In the past I’ve focused on this merely as a parable that served as a prediction or “proof-text” that Jesus knew ahead of time that he was going to die. I think there is an element of that there, but the emphasis of this is really Jesus placing himself in the same position as the many prophets that the Lord had sent to His people. The prophets were continually rejected (see life of Jeremiah) and ironically much of the rejection comes at the hands of the current leaders of the religious “system” of the day. Jesus himself finally comes as the last prophet and is dealt with in similar fashion by the religious system of his day.
I’m beginning to see that the religious (and other) authorities over the course of Israel’s history were continually moving towards cultural homeostasis in the context of pagan nations. It was easier for the leaders and the people to adopt behavior patterns that were part of the larger system of the surrounding pagan nations. The Lord sent his prophets to call them to repentance and commit again to the Lord’s covenant. They were in effect saying to the people and leadership that they were embracing a corrupt system and they needed to turn from it and return to the “system” that God had called them to.

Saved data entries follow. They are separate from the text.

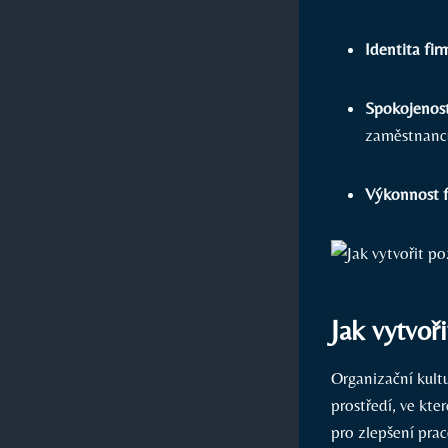
Identita fir
Spokojenos
zaměstnanců 
Výkonnost f
Jak vytvoř
Organizační kultu
prostředí, ve kte
pro zlepšení pra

Common sense tells us that this is a rough calling for the prophet, but from a systems’ perspective the prophetic role becomes an even more unenviable position. Many leaders seek to find quick solutions so as to reduce anxiety. The prophet sees when the whole system is based on a faulty foundation and is willing to create a certain level of anxiety that may result in learning and change. Anxious communities, people, and leaders (anxiety meaning they have a high vested interest in their self-preservation in the context of community) react against the prophets because their way of living/dealing/coping is threatened.

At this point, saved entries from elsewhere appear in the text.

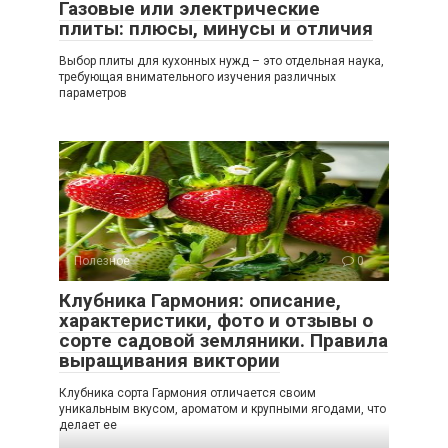
Газовые или электрические
плиты: плюсы, минусы и отличия
Выбор плиты для кухонных нужд – это отдельная наука,
требующая внимательного изучения различных
параметров
Полезное
0
Клубника Гармония: описание,
характеристики, фото и отзывы о
сорте садовой земляники. Правила
выращивания виктории
Клубника сорта Гармония отличается своим
уникальным вкусом, ароматом и крупными ягодами, что
делает ее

Obviously the gospels portray Jesus in this kind of role with the leaders of his day as well dozens of others of Biblical leaders. It’s relevant to consider how the system might be functioning off of a faulty foundation. It’s relevant to consider how the prophet’s most severe opposition was actually from the religious leadership – those who had “control” and the most to lose. I’ll be sharing more thoughts down the road on the importance of the role of the leader in any system, but any leaders should seek to recognize who the true prophetic voices are in their system who can help bring needed change, learning, and even repentance. They should also recognize the difference between those true prophets and those who claim to be prophets, but are only seeking to reduce their anxiety – or as Steinke puts it, those who are chasing “fool’s gold.”